22 mars 2018
Alors que le chalutier électrique néerlandais le Grietje Geertruida a été arraisonné à Dunkerque pour maillage illégal [1], se sont ouvertes, lundi 19 mars 2018, les négociations qui décideront du sort de la pêche électrique comme de l’ensemble des mesures techniques mettant en oeuvre la Politique Commune de la Pêche.
Deux mois exactement après le vote massif du Parlement européen le 16 janvier 2018 en faveur d’une interdiction totale de la pêche électrique en Europe, les négociations de « trilogue » ont démarré lundi 19 mars. Ces négociations décideront si l’Union européenne interdit, ou non, cette pratique de pêche. Le trilogue réunit un nombre très restreint de représentants de la Commission européenne, du Parlement européen et du Conseil de l’UE et se déroule entièrement à huis clos, sans observateurs ni compte-rendu officiel des négociations. C’est dans cette opacité institutionnelle soigneusement prévue par le Traité de Lisbonne que se jouera l’avenir du Règlement « Mesures Techniques ». Le but de ce règlement est de mettre en œuvre les objectifs de la Politique commune de la pêche et l’un des articles concerne la pêche à l’aide de courant électrique.
L’ensemble du Règlement « Mesures Techniques » est dénoncé par les ONG et un grand nombre de députés estiment que le texte, tel que proposé par la Commission et voté par le Parlement, constitue une régression dangereuse vis-à-vis des enjeux de conservation de la biodiversité et de reconstitution des stocks de poissons en Europe. L’interdiction totale de la pêche électrique est une mesure exceptionnellement positive dans un Règlement qui dans l’ensemble, est moins-disant par rapport au règlement actuellement en vigueur.

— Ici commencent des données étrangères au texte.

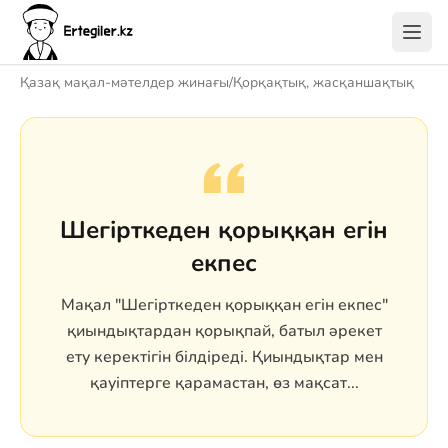
Қазақ мақал-мәтелдер жинағы
/
Қорқақтық, жасқаншақтық
Шегірткеден қорыққан егін
екпес
Мақал "Шегірткеден қорыққан егін екпес"
қиындықтардан қорықпай, батыл әрекет
ету керектігін білдіреді. Қиындықтар мен
қауіптерге қарамастан, өз мақсат...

BLOOM et ses partenaires ONG et pêcheurs n’ont travaillé que sur la partie concernant la pêche électrique, qui, de par son efficacité radicale sur les écosystèmes, représente une menace sans précédent pour l’environnement marin et les équilibres économiques régionaux. A partir d’octobre 2017, BLOOM a révélé la réalité scandaleuse de la pêche électrique, interdite en Europe depuis 1998 mais autorisée par voie de dérogations en raison d’une décision inique de la Commission européenne à partir de la fin 2006.

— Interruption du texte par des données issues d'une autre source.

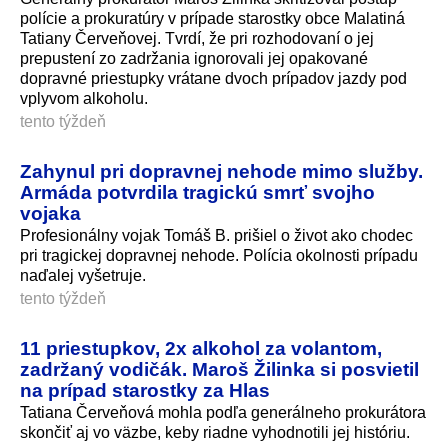
polície a prokuratúry v prípade starostky obce Malatiná
Tatiany Červeňovej. Tvrdí, že pri rozhodovaní o jej
prepustení zo zadržania ignorovali jej opakované
dopravné priestupky vrátane dvoch prípadov jazdy pod
vplyvom alkoholu.
tento týždeň
Zahynul pri dopravnej nehode mimo služby.
Armáda potvrdila tragickú smrť svojho
vojaka
Profesionálny vojak Tomáš B. prišiel o život ako chodec
pri tragickej dopravnej nehode. Polícia okolnosti prípadu
naďalej vyšetruje.
tento týždeň
11 priestupkov, 2x alkohol za volantom,
zadržaný vodičák. Maroš Žilinka si posvietil
na prípad starostky za Hlas
Tatiana Červeňová mohla podľa generálneho prokurátora
skončiť aj vo väzbe, keby riadne vyhodnotili jej históriu.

Lire ici la chronologie des scandales politiques et financiers révélés par BLOOM
La France peut triompher dans les négociations si des moyens d’actions et une volonté diplomatiques réels sont mis en œuvre. Les députés français l’ont bien compris. Après un raz-de-marée consensuel et transpartisan à l’Assemblée nationale le 6 mars dernier, les députés ont appelé le Ministre de l’Agriculture et de l’Alimentation à mettre en œuvre une coalition d’États-membres pour former une majorité qualifiée au Conseil. Stéphane Travert avait alors affirmé son soutien à ce projet : « il y a eu, certes, un vote massif au Parlement européen, que vous avez salué sur tous les bancs, mais la position d’un certain nombre de pays est loin d’être celle qui a été exprimée à cette occasion. Il va donc falloir aller chercher ces alliés, un par un, et profiter, pour ce faire, des Conseils Agriculture et pêche. Comme je n’en manque aucun, vous pouvez compter à la fois sur ma volonté en ce sens et sur ma pugnacité. »
BLOOM félicite le gouvernement pour son changement de position et attend désormais de la France son plan d’action. BLOOM restera vigilante lors du trilogue pour s’assurer que le combat mené jusqu’ici, aux côtés des pêcheurs artisans français et européens, soit suivi par une action politique ambitieuse afin d’assurer la survie d’une pêche durable et des écosystèmes marins.
Le gouvernement des Pays-Bas a mis des moyens de lobbying à disposition des industriels de la pêche électrique. Celui-ci a déjà nommé un ambassadeur, Cees Veerman, ancien ministre de l’agriculture et des pêches des Pays-Bas, chargé de convaincre les autres pays de l’Union et les autorités européennes. De plus, comme l’a rappelé le rapporteur LREM de la Résolution votée à l’Assemblée le 6 mars dernier, Jean-Pierre Pont : « les Néerlandais disposent d’un certain nombre de moyens de pression : quotas de pêche, construction de bateaux, capitaux hollandais dans les armements français ». En effet, plusieurs sociétés de pêche françaises majeures sont passées sous capitaux néerlandais comme Euronor à Boulogne-sur-Mer ou les armements Dhellemmes de Concarneau. Ces entreprises mettent la pression aux pêcheurs français via le système totalement opaque d’attribution des quotas par les organisations de producteurs.
Il est temps que la France déploie sa force diplomatique pour défendre ses pêcheurs artisans et ses ressources : envisager un autre scénario qu’une interdiction totale de la pêche électrique en Europe n’est pas dans le champ des possibles pour l’avenir des pêcheurs européens.